10 people agree with this review
3 people agree with this review 2012/02/05
キタエンコ&ケルン・ギュルツェニヒ管弦楽団によるチャイコフスキーの交響曲チクルスの第3弾の登場だ。既発売のマンフレッド交響曲や交響曲第6番は、キタエンコの円熟を感じさせる素晴らしい名演であったが、本盤におさめられた交響曲第5番も、それらに勝るとも劣らない素晴らしい名演に仕上がっていると高く評価したい。キタエンコによる本演奏のおけるアプローチは、マンフレッド交響曲や交響曲第6番と基本的には変わりがないと言える。かつてのモスクワ・フィルの音楽監督時代においては、いかにもロシア風のあくの強さを感じさせる演奏を行っていたが、ヤンソンスやプレトニョフなどにも共通していると思うが、その演奏にはより洗練度が増してきたものと思われるところだ。
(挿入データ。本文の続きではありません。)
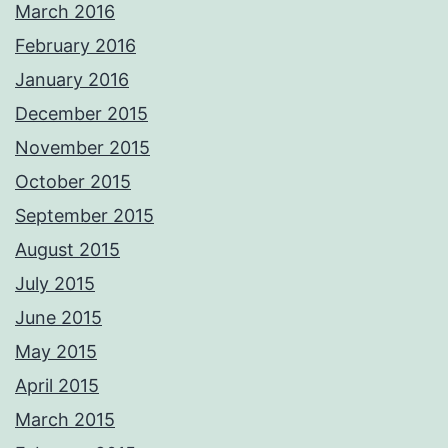
March 2016
February 2016
January 2016
December 2015
November 2015
October 2015
September 2015
August 2015
July 2015
June 2015
May 2015
April 2015
March 2015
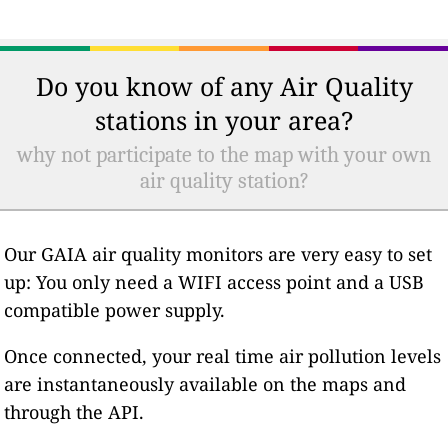
Do you know of any Air Quality
stations in your area?
why not participate to the map with your own
air quality station?
Our GAIA air quality monitors are very easy to set
up: You only need a WIFI access point and a USB
compatible power supply.
Once connected, your real time air pollution levels
are instantaneously available on the maps and
through the API.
キタエンコがそのような洗練された演奏を行うようになったのは、ドイツに拠点を移し、フランクフルト放送交響楽団やケルン・ギュルツェニヒ管弦楽団などを指揮するようになってからであり、いい意味で円熟の度を増してきたと言ってもいいのかもしれない。マンフレッド交響曲や交響曲第6番と同様に、本盤の交響曲第5番においても、キタエンコは、楽曲を精緻に描き出していくという純音楽的なアプローチを施しており、正に全体として洗練された装いが支配していると言える。もちろん、そのように評したからと言って、キタエンコの演奏が安全運転に堕した凡庸な演奏に陥っているわけではないことに留意しておく必要がある。テンポはややゆったりとしたものとなっており、スケールは雄渾の極み。そして、ここぞと言う時のトゥッティにおけるパワフルな演奏(特に、第1楽章中間部、終楽章の展開部や終結部)は、いかにもロシアの悠久の大地を感じさせるような壮大な迫力を誇っており、ドイツに拠点を移してもキタエンコに今なお息づくロシア人としての熱き魂を感じることが可能だ。第2楽章などにおける心を込め抜いたロシア風のメランコリックな抒情の表現にもいささかの不足もなく、第3楽章のワルツの美しさには抗し難い魅力に満ち溢れていると言える。また、ケルン・ギュルツェニヒ管弦楽団の重心の低いドイツ風の重厚なサウンドも、本演奏に奥行きと深みを与えている点を忘れてはならない。いずれにしても、本演奏は、前述のようにキタエンコの円熟とともに、今後のキタエンコ&ケルン・ギュルツェニヒ管弦楽団によるチャイコフスキーの交響曲チクルスの続編に大きな期待を抱かせる素晴らしい名演に仕上がっていると高く評価したいと考える。併録として、チャイコフスキーの最晩年の傑作歌劇である「スペードの女王」の序曲がおさめられているが、これまた正攻法のアプローチによる素晴らしい名演だ。そして、本盤で素晴らしいのは、マルチチャンネル付きのSACDによる極上の高音質録音であると言える。昨年より、大手レコード会社がSACDの発売を積極的に行うようになったことから、SACDに復活の兆しが見られるところであるが、その殆どはマルチチャンネルが付加されていないところである。本盤のようなマルチチャンネル付きのSACDによる臨場感溢れる鮮明な高音質を聴いていると、あらためてSACDの潜在能力の高さを再認識させられるところだ。いずれにしても、キタエンコによる素晴らしい名演を、マルチチャンネル付きのSACDによる極上の高音質で味わうことができるのを大いに歓迎したい。